Sukaptinah bersekolah di Hollandsch-Inlandsche School (HIS) Keputran pada usia 7 tahun. Sekolah ini didirikan oleh Sultan Hamengku Buwono VII untuk keluarga kerajaan maupun anak-anak para abdi dalem. HIS Keputran menggunakan bahasa Belanda sebagai bahasa pengantar dalam pengajaran. Sebagian besar gurunya merupakan orang Belanda. Anak-anak yang bersekolah di sini diharuskan menggunakan bahasa Belanda, walaupun dalam kehidupan sehari-hari mereka berkomunikasi dengan bahasa Jawa. Sepulang sekolah di siang hari Sukaptinah mengikuti kegiatan mengaji di Aisyiyah, Kauman, Kraton Yogyakarta (Muttaqin, 2019: 32). Dari kegiatan itu Sukaptinah mengenal baik kehidupan Kyai dan Nyai Ahmad Dahlan. Pada waktu itu Sukaptinah mulai aktif dalam Siswapraja Wanita, sebuah perkumpulan wanita yang didirikan oleh Muhammadiyah, cikal bakal berdirinya Nasyiatul Aisyiyah (Sutjiatiningsih, 1991: 38)

Sukaptinah lulus dari HIS pada tahun 1922, dia melanjutkan sekolah di Meer Uitgebreid Lager Onderwijs (MULO) Ngupasan, Yogyakarta. Pendidikan di MULO dijalani Sukaptinah selama dua tahun (1922-1924). Ia tidak menyelesaikan sekolah di MULO karena sang ayah menginginkannya menjadi guru. Pada tahun 1924 Sukaptinah pindah sekolah ke Taman Guru Taman Siswa.
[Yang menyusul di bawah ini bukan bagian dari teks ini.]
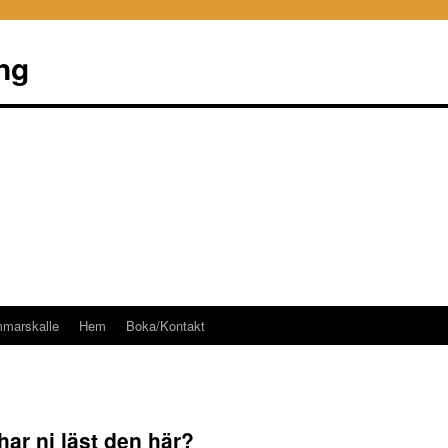
ng
mmarskalle
Hem
Boka/Kontakt
har ni läst den här?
Setelah lulus pada 1926, Sukaptinah langsung diangkat menjadi pamong di Taman Siswa (Muttaqin, 2019: 42-45). Sejak bersekolah di MULO, Sukaptinah aktif di organisasi Jong Java. Di sini ia bertemu dengan calon suaminya, Sunaryo Mangunpuspito (Nirwansyah 2021: 2). Mereka menikah pada bulan Desember 1929 dan dikaruniai enam orang anak (Muttaqin, 2019: 21).

Pada 22 Desember 1928, Siti Sukaptinah menduduki posisi sekretaris dalam Kongres Perempuan Indonesia (KPI) pertama di Yogyakarta. Di dalam kongres itu, sebagai pembuka ia bersama murid-muridnya di Perguruan Taman Siswa membawakan lagu “Kinanthi Sekar Gendhing Srikastawa” yang diciptakannya sendiri. Hasil dari KPI pertama adalah pembentukan Perserikatan Perempuan Indonesia (PPI), di mana dalam organisasi tersebut Siti Sukaptinah menempati posisi sekretaris I. Setelah kongres selesai, Siti Sukaptinah kembali aktif di Jong Islamieten Bond (JIB). JIB memiliki komisi urusan wanita (Commissie van Dameszaken). Sukaptinah kembali aktif sebagai ketua di JIB (1930) dan menjadi sekretaris Pengurus Besar Istri Indonesia (1932) (Nirwansyah 2021: 2).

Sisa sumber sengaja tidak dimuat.